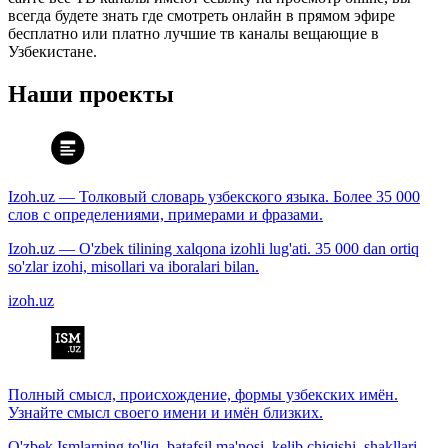
всегда будете знать где смотреть онлайн в прямом эфире
бесплатно или платно лучшие тв каналы вещающие в
Узбекистане.
Наши проекты
Izoh.uz — Толковый словарь узбекского языка. Более 35 000
слов с определениями, примерами и фразами.
Izoh.uz — O'zbek tilining xalqona izohli lug'ati. 35 000 dan ortiq
so'zlar izohi, misollari va iboralari bilan.
izoh.uz
Полный смысл, происхождение, формы узбекских имён.
Узнайте смысл своего имени и имён близких.
O'zbek Ismlarning to'liq, batafsil ma'nosi, kelib chiqishi, shakllari.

■ **EXERCISE**
What comes back should match the records exactly, minus any pictures.

■ **OUTPUT OF THE TASK**
всегда будете знать где смотреть онлайн в прямом эфире
бесплатно или платно лучшие тв каналы вещающие в
Узбекистане.
Наши проекты
Izoh.uz — Толковый словарь узбекского языка. Более 35 000
слов с определениями, примерами и фразами.
Izoh.uz — O'zbek tilining xalqona izohli lug'ati. 35 000 dan ortiq
so'zlar izohi, misollari va iboralari bilan.
izoh.uz
Полный смысл, происхождение, формы узбекских имён.
Узнайте смысл своего имени и имён близких.
O'zbek Ismlarning to'liq, batafsil ma'nosi, kelib chiqishi, shakllari.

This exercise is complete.